He had never been popular in Republican circles, the hardliner with the southern English accent who refused to consider change when revolutionary ideas were being proposed, was seen to be toying with notions of martyrdom by hunger strike, a heinous crime in a movement enslaved to its own necrology.

After 57 days, the IRA Army Council ordered him to cease his strike amid claims that he brought the organisation into disrepute.

The late Cathal Goulding, who spent six years in jail with Mac Stiofáin in the 1950s, was scathing about 'that English Irishman'.

"Seán's problem," he told a journalist, "is that he spends all his time going around trying to prove to everybody that he's as Irish as they are, and in the IRA he had to show that he was more violent than the rest. He's too narrow, doesn't understand politics as such, and believes physical force is the only answer."

Born John Edward Drayton Stephenson, to an English father and a mother whose roots were in Protestant East Belfast, he befriended Irish Republicans in school.

He served in the RAF after the second world war, and later became involved in Irish organisations in London such as Conradh na Gaeilge. He took part in an IRA raid on a public school in Essex in 1953 which yielded more than 100 guns. However, the raiders had been greedy and the getaway van so overloaded that it couldn't get above 20mph and caused a traffic backlog.

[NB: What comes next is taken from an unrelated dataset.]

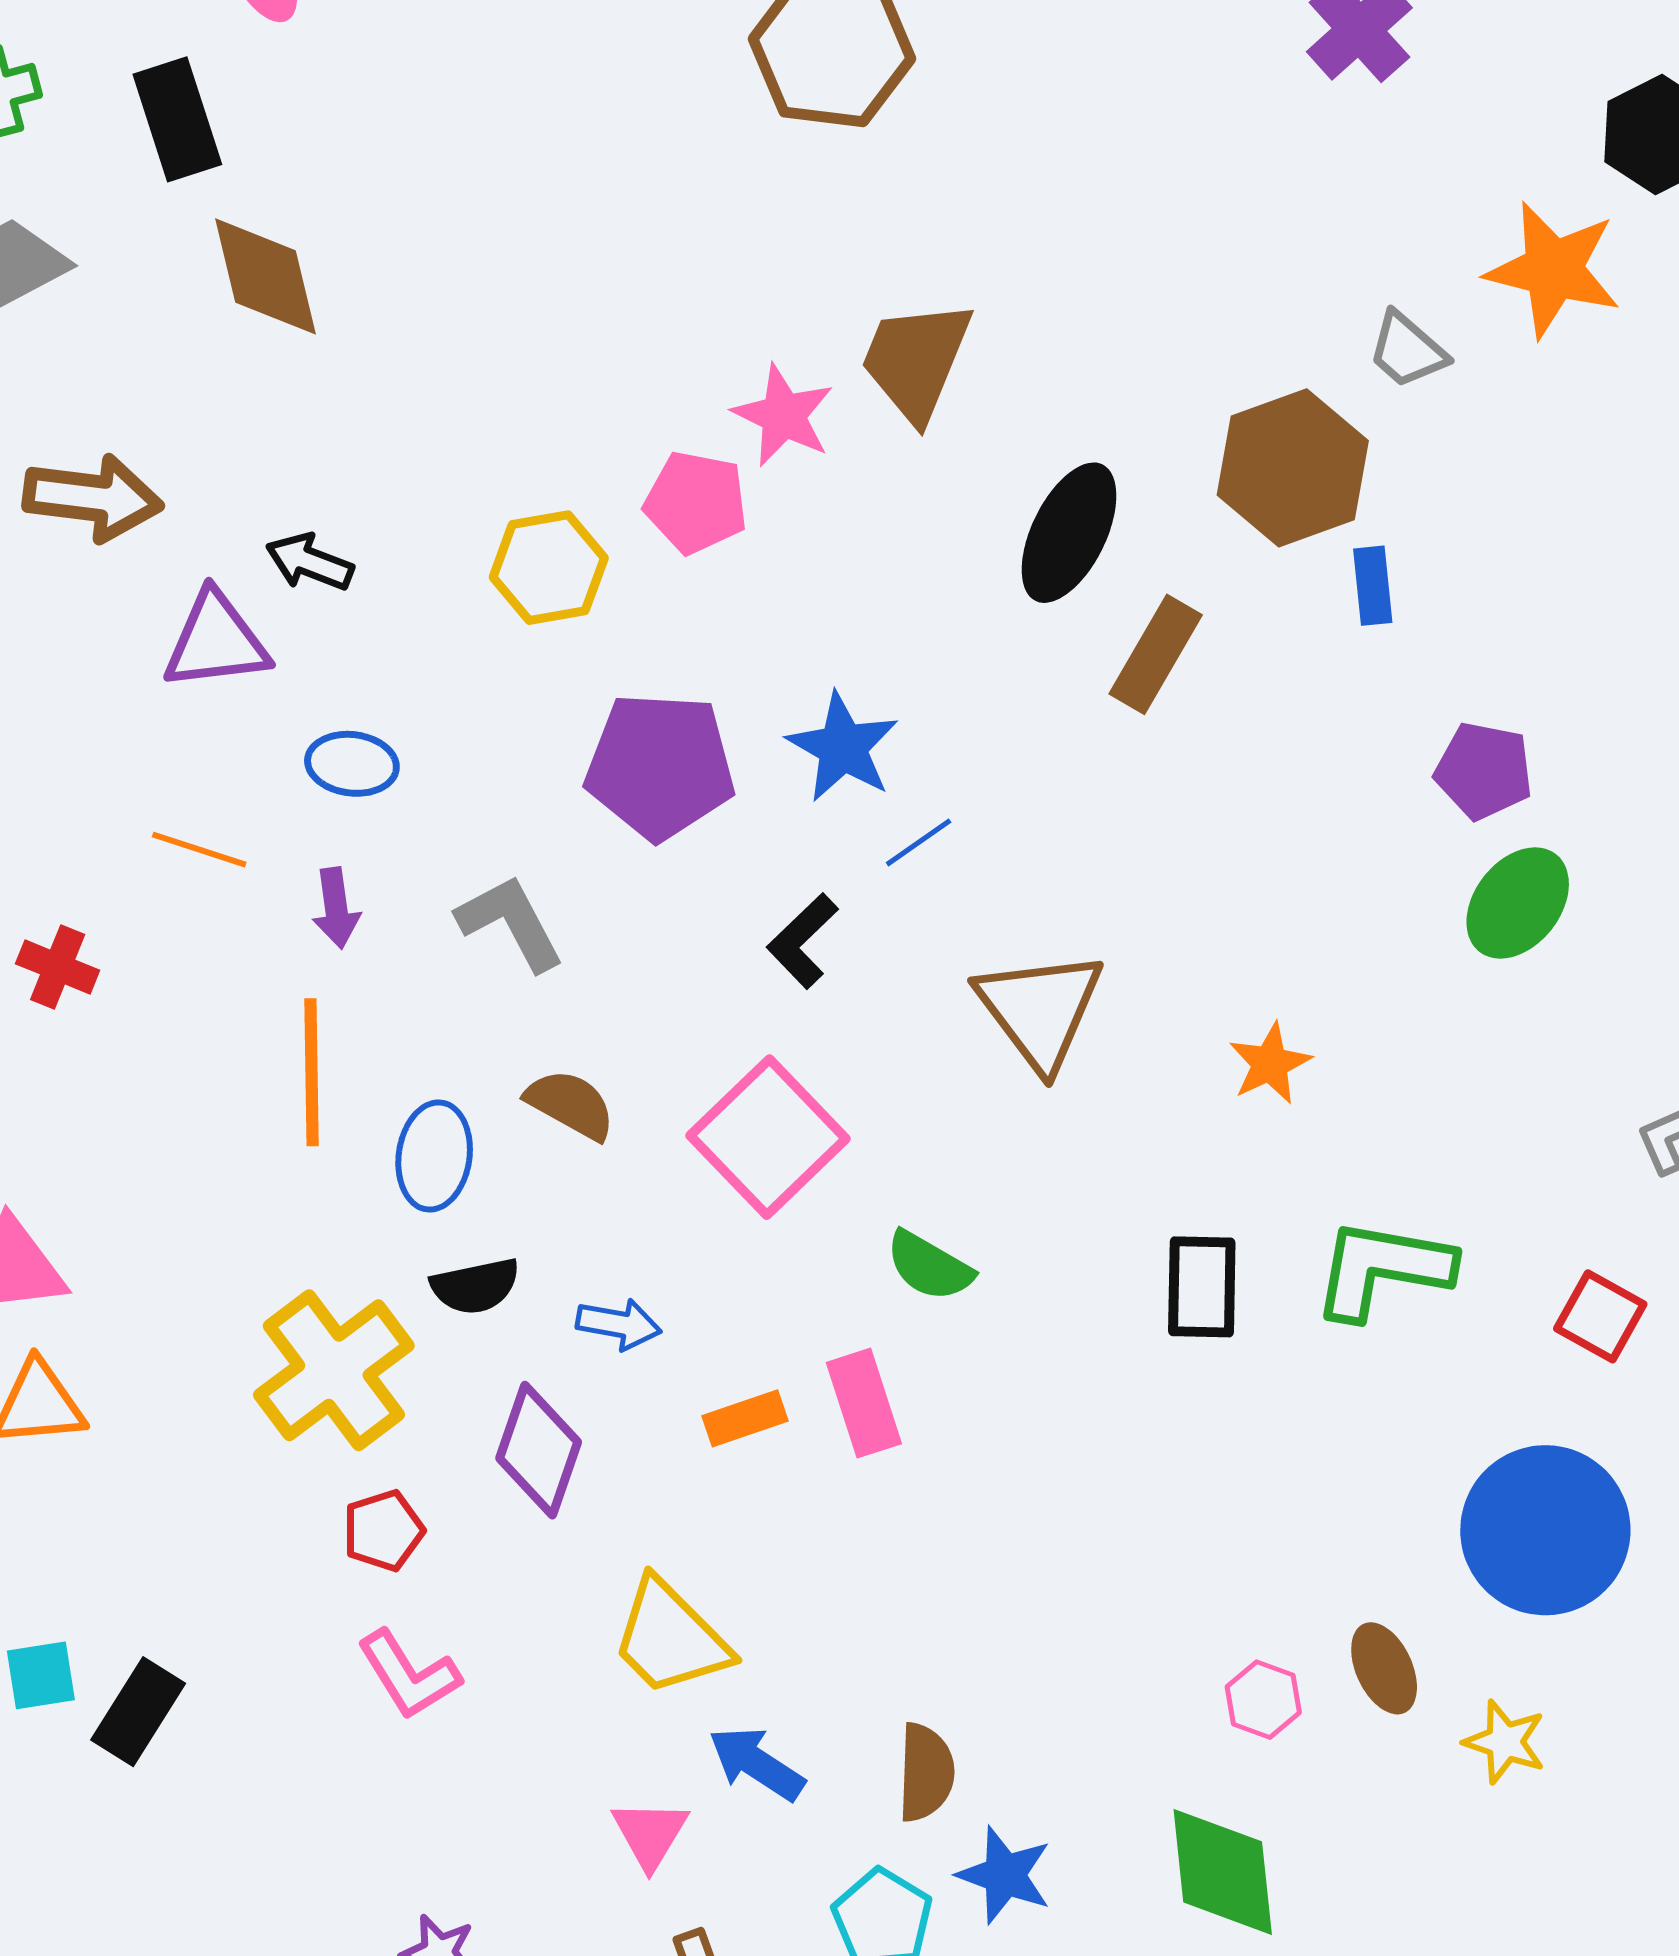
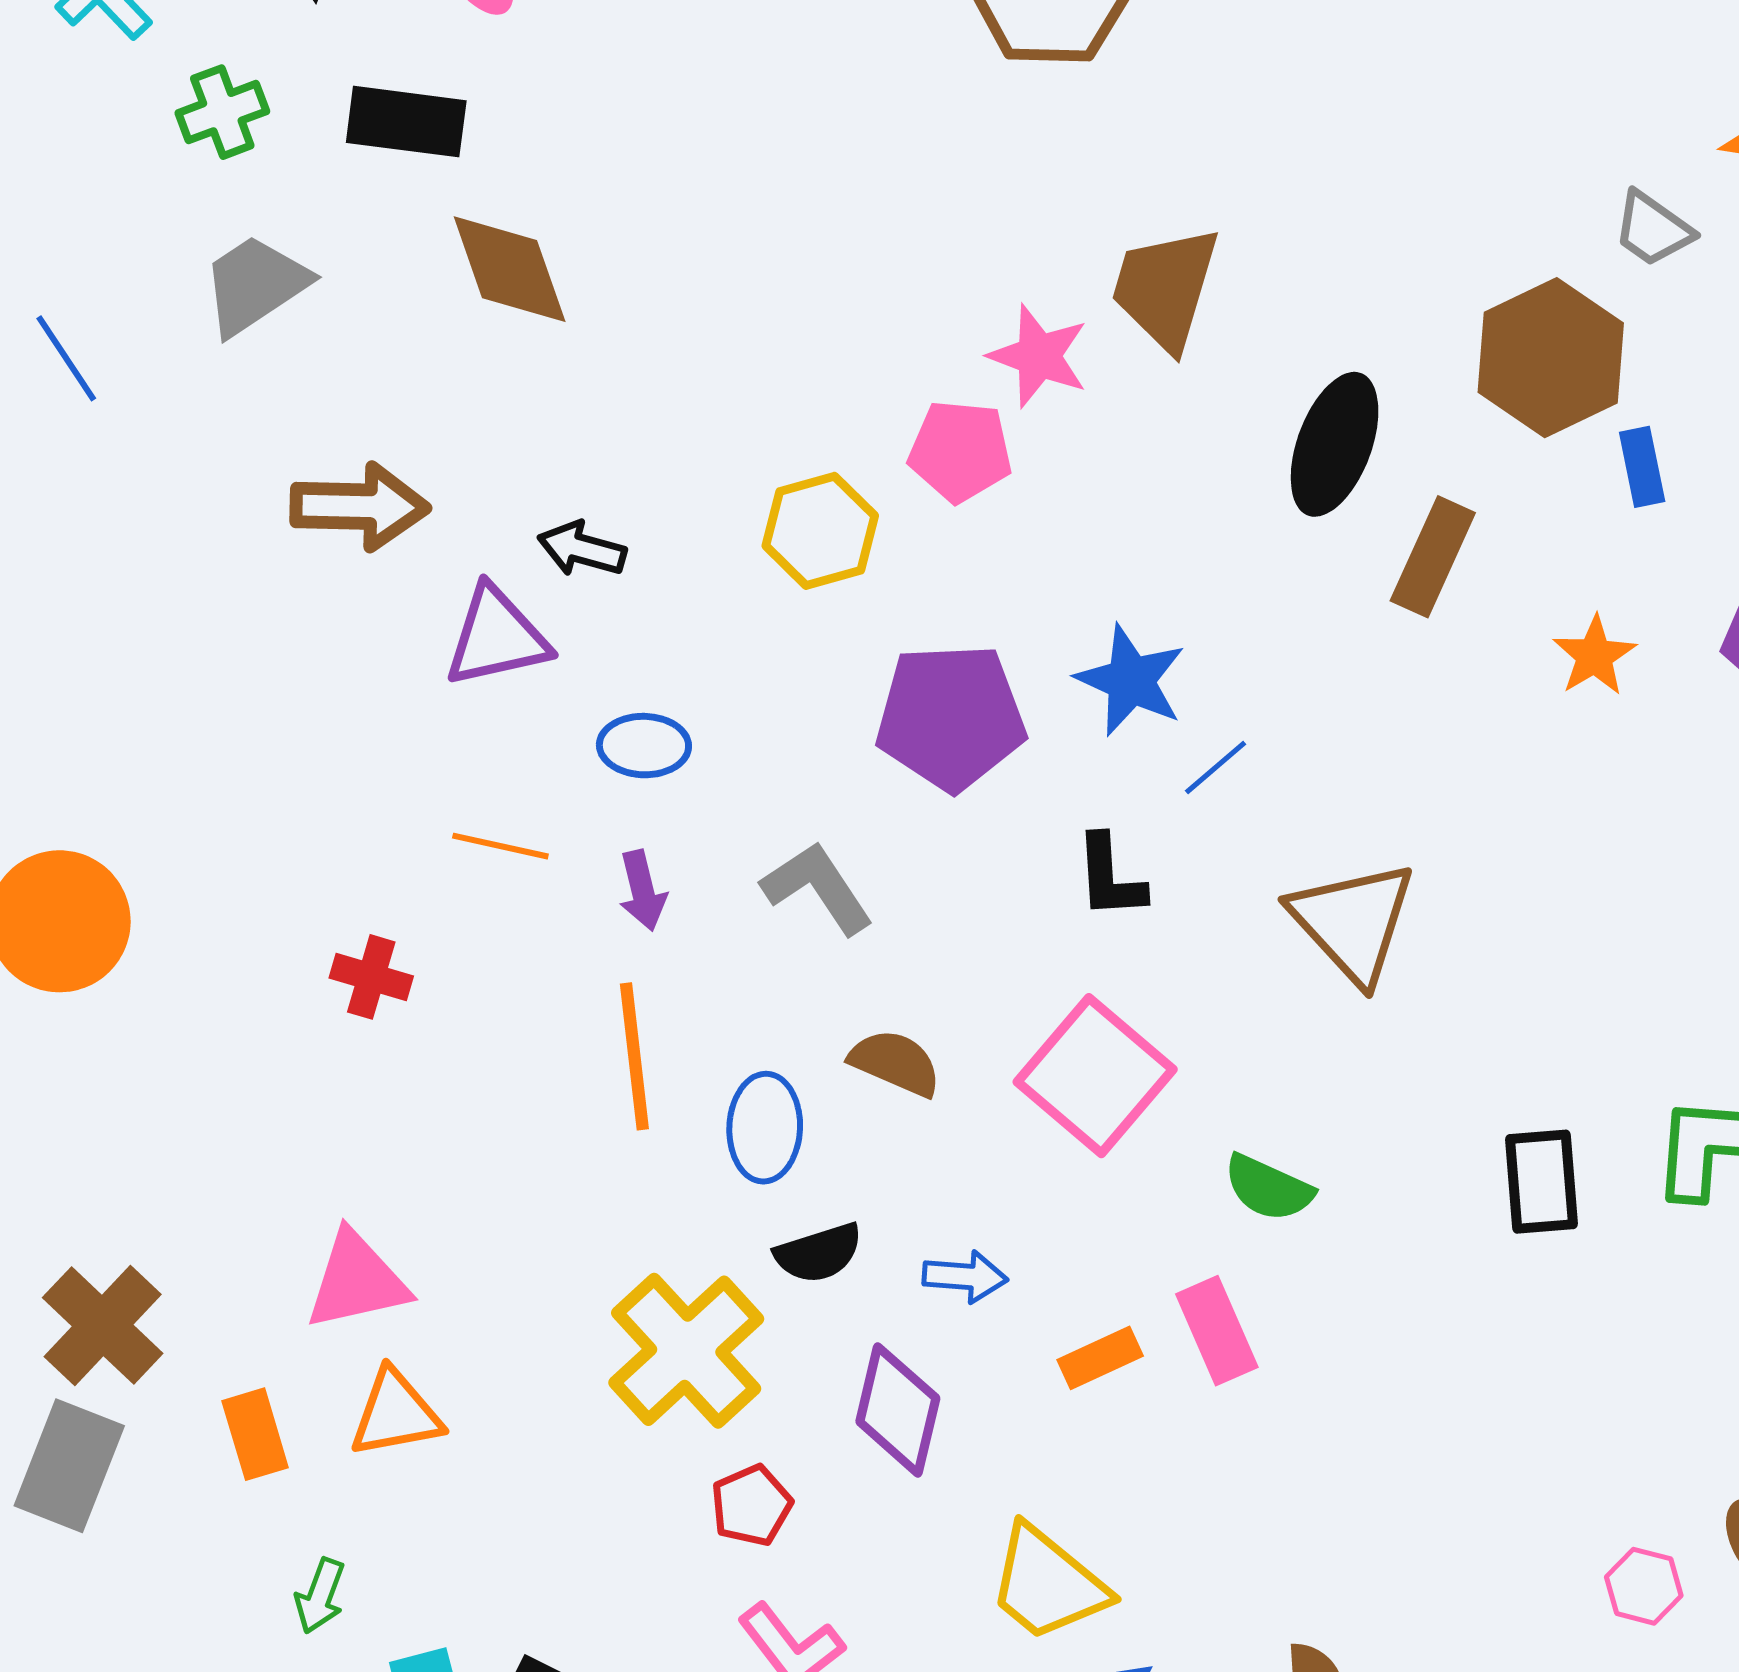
black rectangle: (177, 119) -> (406, 122), turned -59
black L-shape: (803, 941) -> (1110, 877), turned -44
orange star: (1270, 1064) -> (1594, 656), moved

Stephenson, and Goulding, were sentenced to eight years in prison. On his release in 1959 he and his wife, Máire, moved to Cork and later Navan, where he adopted the Irish version of his name. He deepened his IRA involvement and he became uneasy at the left-ward drift of the movement in the 1960s, becoming bitterly opposed to Goulding and others. Deeply conservative, he was suspended from the IRA for refusing to sell one of its publications because of an article condemning the reciting of the rosary at commemorations as "sectarian".

He became director of intelligence, and later chief of staff, a post he held from 1969 to 1972, overseeing the outbreak of the Troubles, atrocities such as Bloody Friday, and the IRA split. He later told how he addressed the 1970 Sinn Fein ard fheis: "I walked to the microphone and said 'I pledge my allegiance to the provisional IRA.' Now it's time to go."

On his release from prison in April 1973 he was sidelined by the Provos, and given a job as distribution manager and occasional columnist in An Phoblacht.

He resigned from Sinn Féin in 1982 and later became active in Irish language activism. He died, aged 73, in 2001, and was hailed by SF president Gerry Adams as having played a "leading role" in the Republican struggle.